(DATA TO USE Opens)

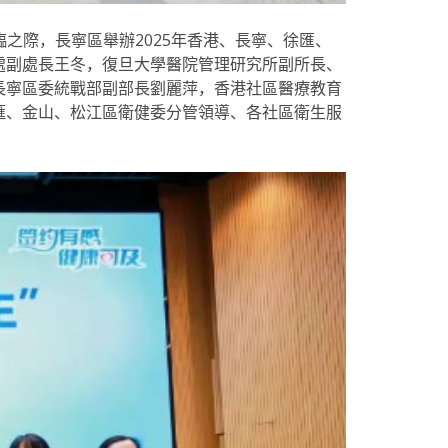
臨之際，長寧區舉辦2025年香港、長寧、徐匯、
處副處長王冬，復旦大學醫院管理研究所副所長、
長寧區委統戰部副部長劉麗萍，香港社區醫療教育
滙、金山、松江區衛健委分管領導、各社區衛生服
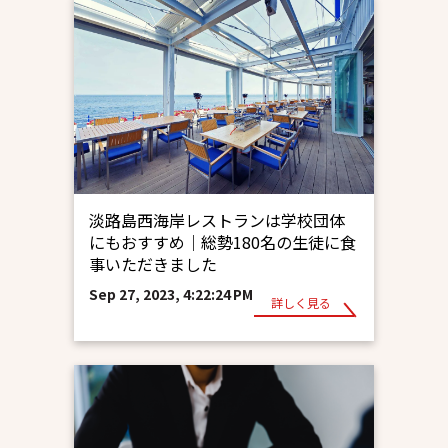
淡路島西海岸レストランは学校団体
にもおすすめ｜総勢180名の生徒に食
事いただきました
Sep 27, 2023, 4:22:24 PM
詳しく見る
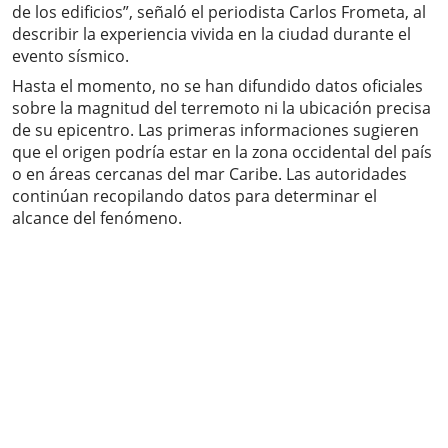
de los edificios”, señaló el periodista Carlos Frometa, al
describir la experiencia vivida en la ciudad durante el
evento sísmico.
Hasta el momento, no se han difundido datos oficiales
sobre la magnitud del terremoto ni la ubicación precisa
de su epicentro. Las primeras informaciones sugieren
que el origen podría estar en la zona occidental del país
o en áreas cercanas del mar Caribe. Las autoridades
continúan recopilando datos para determinar el
alcance del fenómeno.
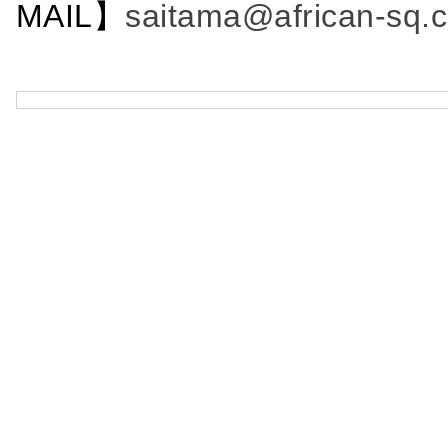
MAIL】
saitama@african-sq.c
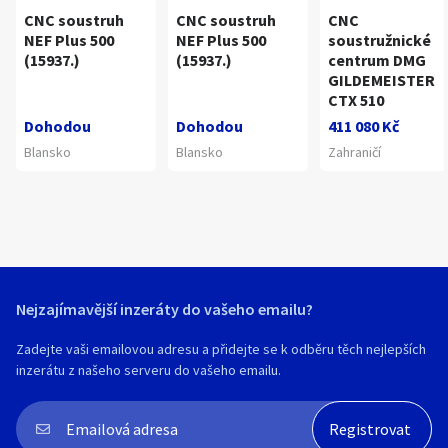
CNC soustruh
CNC soustruh
CNC
NEF Plus 500
NEF Plus 500
soustružnické
(15937.)
(15937.)
centrum DMG
GILDEMEISTER
CTX 510
Dohodou
Dohodou
411 080 Kč
Blansko
Blansko
Zahraničí
Nejzajímavější inzeráty do vašeho emailu?
Zadejte vaši emailovou adresu a přidejte se k odběru těch nejlepších
inzerátu z našeho serveru do vašeho emailu.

(DATA TO USE Closes)

**TASK DESCRIPTION**: Beginning with the line that contains "centrum DMG", repeat every line through the end of the records and nothing more.

**SOLUTION TO THIS PROBLEM**:
centrum DMG
GILDEMEISTER
CTX 510
Dohodou
Dohodou
411 080 Kč
Blansko
Blansko
Zahraničí
Nejzajímavější inzeráty do vašeho emailu?
Zadejte vaši emailovou adresu a přidejte se k odběru těch nejlepších
inzerátu z našeho serveru do vašeho emailu.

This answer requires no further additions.